The US has expressed concern over Georgian reports of a "military buildup" near the administrative boundary (ABL) line of the Russia-backed region of South Ossetia.
Tbilisi said it had observed a "mobilisation of military equipment and personnel" in the separatist region after an ultimatum issued by the breakaway territory expired.
Georgia warned on Friday of the risk of a "serious confrontation" with South Ossetia after it demanded that Georgian authorities remove a checkpoint on its disputed boundary.
The US, Russia, and EU called for restraint after a demand from South Ossetia that Georgia dismantles a wooden observation post by August 30 went unmet.
"We call on the Russian Federation to utilize all available channels to prevent further escalation of the situation along the ABL," a US State Department spokesperson said.
"We express serious concern about the escalation of tension on the border of South Ossetia and Georgia," Russia's Ministry of Foreign Affairs said in a statement, urging "the parties to exercise restraint".
Russia cited the "backdrop of Tbilisi’s repeated refusal of Tskhinval’s proposal to begin negotiations on delimitation and demarcation of the border" as the reason the "South Ossetian side is forced to carry out all work on its engineering equipment unilaterally ... aimed at creating safe conditions for the life of the population, suppressing various incidents."
"Over the past few months, Tbilisi has deliberately escalated tensions on the border through provocative campaigns and political propaganda campaigns supported by Western countries," it added.
At a meeting of Incident Prevention and Response Mechanism (IPRM), mediated by the EU and the Organisation for Security and Co-operation in Europe (OSCE) on Thursday, South Ossetia demanded that Georgia dismantles the checkpoint before 5 am CEST on Friday, AFP cited one of the delegates at the meeting as saying.
"If this condition is not met, the government (of South Ossetia) will take all legal measures to ensure the security of the South Ossetian people and protect the state border," South Ossetian delegate to the IPRM Yegor Kochiev said in televised remarks.

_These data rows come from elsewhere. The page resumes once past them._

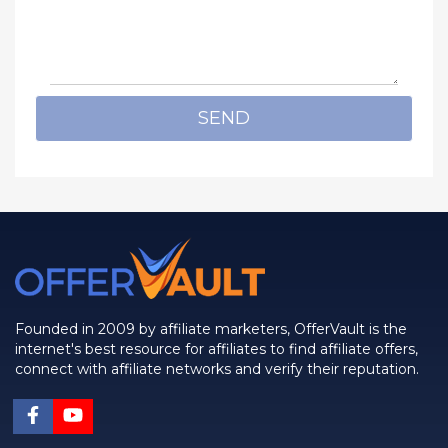
SEND
Founded in 2009 by affiliate marketers, OfferVault is the
internet's best resource for affiliates to find affiliate offers,
connect with affiliate networks and verify their reputation.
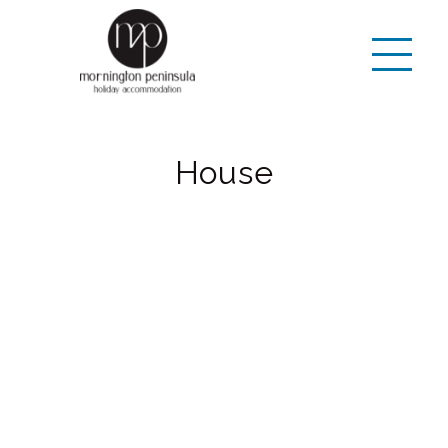
House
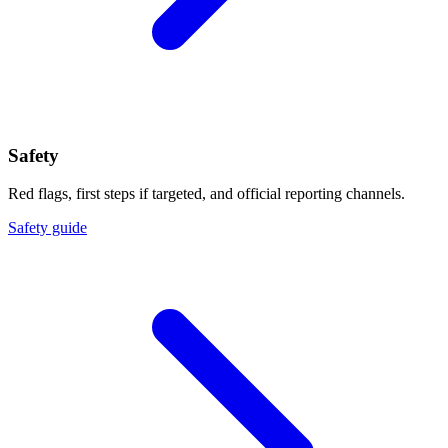
Safety
Red flags, first steps if targeted, and official reporting channels.
Safety guide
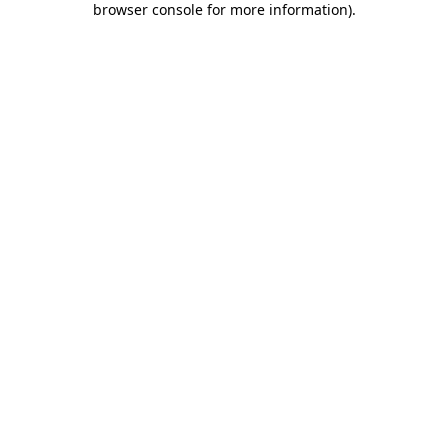
browser console for more information)
.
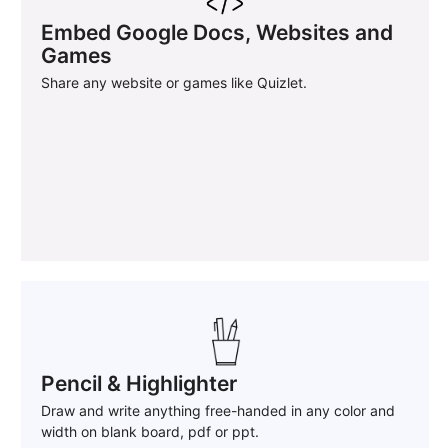
Embed Google Docs, Websites and
Games
Share any website or games like Quizlet.
Pencil & Highlighter
Draw and write anything free-handed in any color and
width on blank board, pdf or ppt.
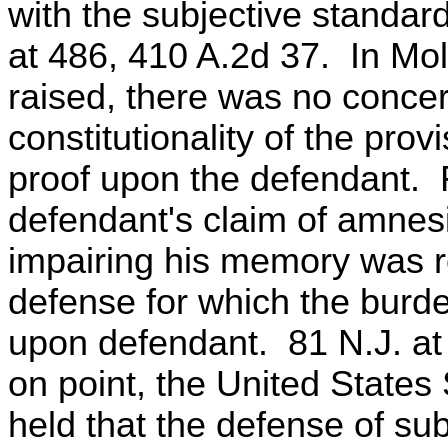
with the subjective standard
at 486, 410 A.2d 37. In Mol
raised, there was no conce
constitutionality of the pro
proof upon the defendant. 
defendant's claim of amnesi
impairing his memory was r
defense for which the burd
upon defendant. 81 N.J. at
on point, the United States
held that the defense of sub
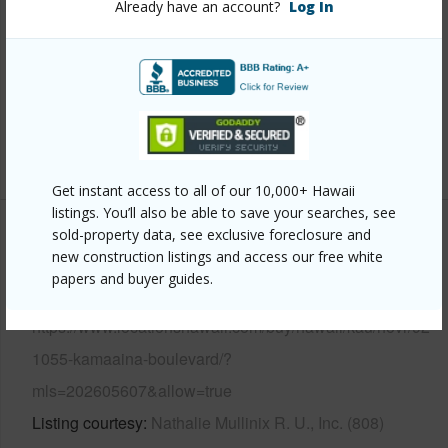
Already have an account?
Log In
Roofing
Aluminum/Steel
Parking Available
Y
Pool
N
Security
Video
+13 More (Log in to View)
Get instant access to all of our 10,000+ Hawaii
listings. You’ll also be able to save your searches, see
sold-property data, see exclusive foreclosure and
Other
new construction listings and access our free white
papers and buyer guides.
Link to this page
https://www.locationshawaii.com/buy/hawaii/kau/hovr/92-
1055-kamaaina-boulevard/?
mls=202605607&allow=true
Listing courtesy
Nathalie Mullinix R. U., Inc. (808)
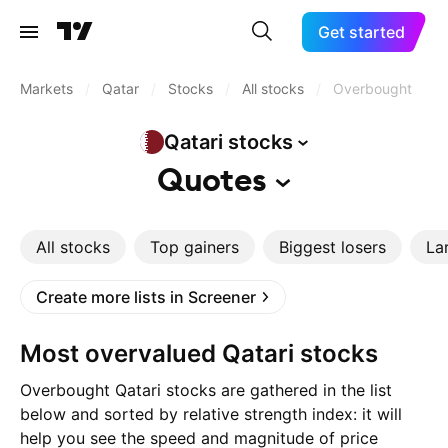
Get started
Markets
/
Qatar
/
Stocks
/
All stocks
/
Overbought
Qatari
stocks
Quotes
All stocks
Top gainers
Biggest losers
La
Create more lists in Screener
Most overvalued Qatari stocks
Overbought Qatari stocks are gathered in the list
below and sorted by relative strength index: it will
help you see the speed and magnitude of price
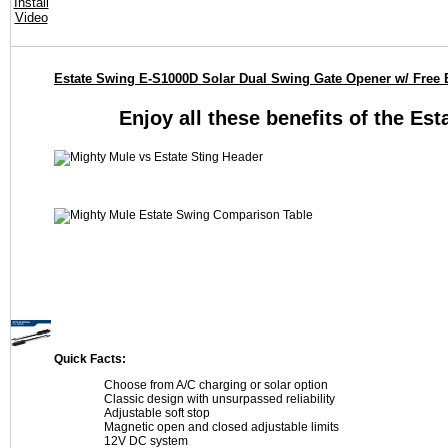
Estate Swing E-S1000D Solar Dual Swing Gate Opener w/ Free 
Enjoy all these benefits of the Es
Quick Facts:
Choose from A/C charging or solar option
Classic design with unsurpassed reliability
Adjustable soft stop
Magnetic open and closed adjustable limits
12V DC system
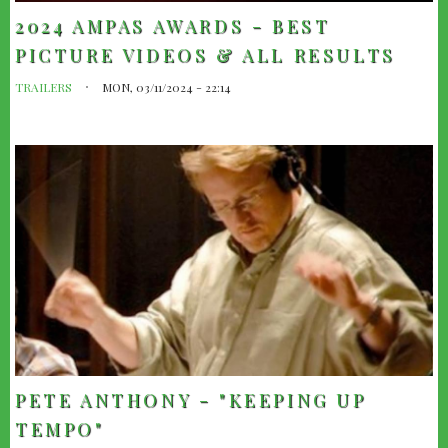
2024 AMPAS AWARDS - BEST
PICTURE VIDEOS & ALL RESULTS
TRAILERS
MON, 03/11/2024 - 22:14
PETE ANTHONY - "KEEPING UP
TEMPO"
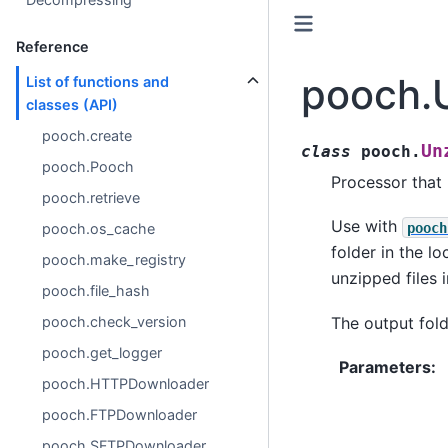
Reference
pooch.
List of functions and
classes (API)
pooch.create
Un
class
pooch.
pooch.Pooch
Processor that u
pooch.retrieve
Use with
pooch
pooch.os_cache
folder in the l
pooch.make_registry
unzipped files 
pooch.file_hash
pooch.check_version
The output fold
pooch.get_logger
Parameters
:
pooch.HTTPDownloader
pooch.FTPDownloader
pooch.SFTPDownloader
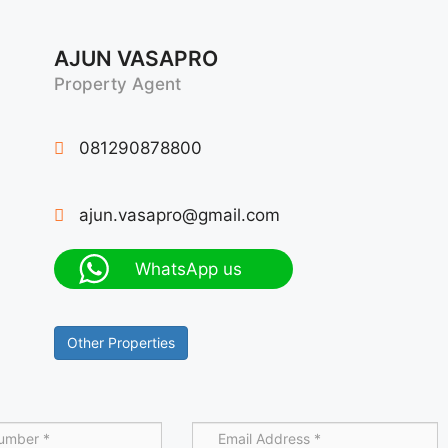
AJUN VASAPRO
Property Agent
081290878800
ajun.vasapro@gmail.com
WhatsApp us
Other Properties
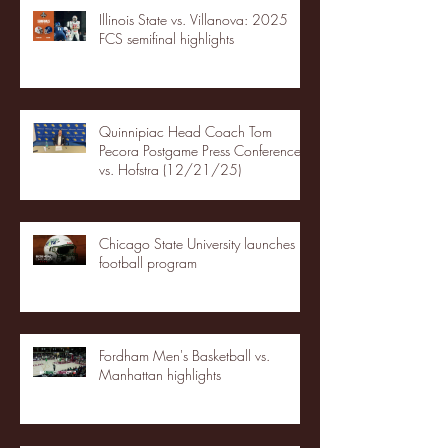
Illinois State vs. Villanova: 2025
FCS semifinal highlights
Quinnipiac Head Coach Tom
Pecora Postgame Press Conference
vs. Hofstra (12/21/25)
Chicago State University launches
football program
Fordham Men's Basketball vs.
Manhattan highlights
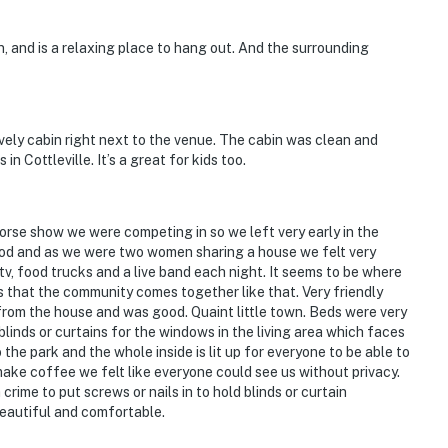
n, and is a relaxing place to hang out. And the surrounding
vely cabin right next to the venue. The cabin was clean and
n Cottleville. It’s a great for kids too.
horse show we were competing in so we left very early in the
ood and as we were two women sharing a house we felt very
 tv, food trucks and a live band each night. It seems to be where
that the community comes together like that. Very friendly
rom the house and was good. Quaint little town. Beds were very
blinds or curtains for the windows in the living area which faces
 the park and the whole inside is lit up for everyone to be able to
 make coffee we felt like everyone could see us without privacy.
crime to put screws or nails in to hold blinds or curtain
beautiful and comfortable.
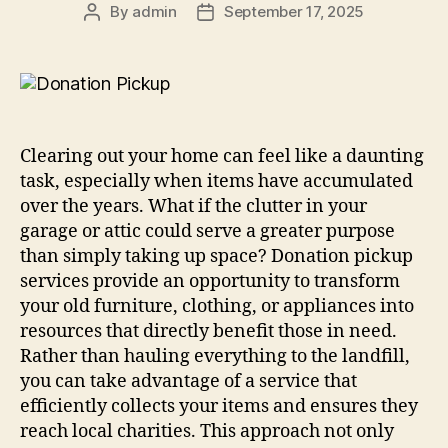
By
admin
September 17, 2025
Clearing out your home can feel like a daunting
task, especially when items have accumulated
over the years. What if the clutter in your
garage or attic could serve a greater purpose
than simply taking up space? Donation pickup
services provide an opportunity to transform
your old furniture, clothing, or appliances into
resources that directly benefit those in need.
Rather than hauling everything to the landfill,
you can take advantage of a service that
efficiently collects your items and ensures they
reach local charities. This approach not only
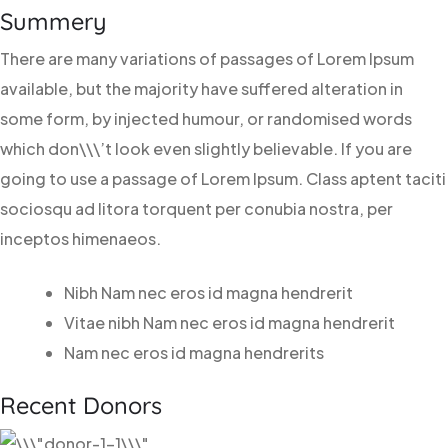
Summery
There are many variations of passages of Lorem Ipsum
available, but the majority have suffered alteration in
some form, by injected humour, or randomised words
which don\\\’t look even slightly believable. If you are
going to use a passage of Lorem Ipsum. Class aptent taciti
sociosqu ad litora torquent per conubia nostra, per
inceptos himenaeos.
Nibh Nam nec eros id magna hendrerit
Vitae nibh Nam nec eros id magna hendrerit
Nam nec eros id magna hendrerits
Recent Donors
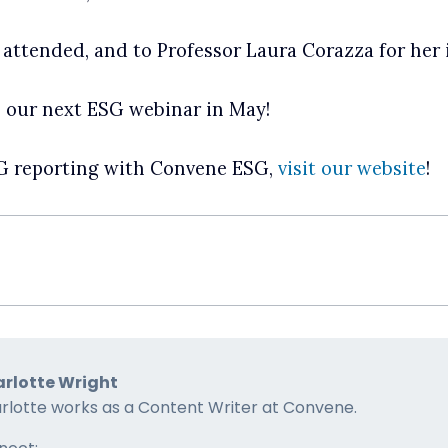
 attended, and to Professor Laura Corazza for her 
n our next ESG webinar in May!
SG reporting with Convene ESG,
visit our website
!
rlotte Wright
rlotte works as a Content Writer at Convene.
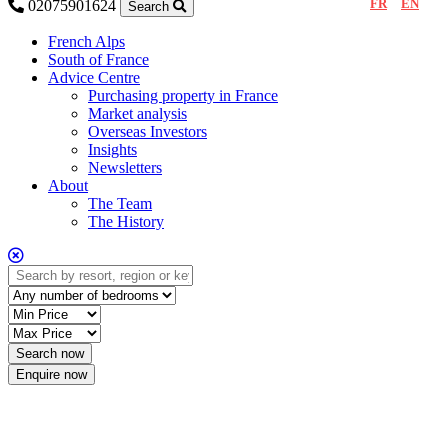
FR
EN
02075901624
Search
French Alps
South of France
Advice Centre
Purchasing property in France
Market analysis
Overseas Investors
Insights
Newsletters
About
The Team
The History
Enquire now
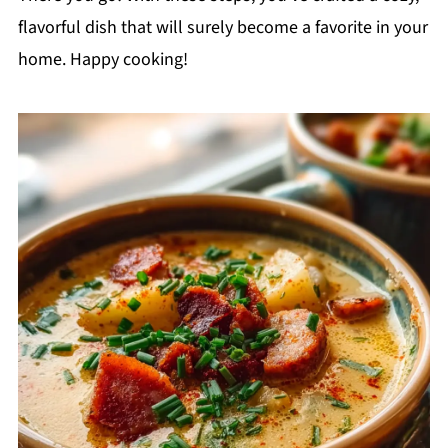
flavorful dish that will surely become a favorite in your
home. Happy cooking!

Carl Hartzell, the EU's ambassador to Georgia, said early on Friday in a tweet that the "confrontational language" used at IPRM meeting was "unacceptable."
"We expect all sides to show maximum restraint and use their influence to ensure (the) situation doesn't escalate," he wrote.
Why are tensions building?
In the wake of spiralling tensions between Tbilisi and Moscow over Georgia's aspirations to join the EU and NATO, the disputed boundary line has become contentious.
Russia and Georgia fought a war in 2008, which claimed the lives of hundreds on both sides, over South Ossetia and Abkhazia, a further breakaway region.
After a French-mediated ceasefire put an end to the conflict, Russia recognised both South Ossetia and Abkhazia as independent states stationing permanent military bases there.
Georgia and its partners in the West labelled the move an "illegal occupation" in an area that represents around 20% of Georgia's sovereign territory.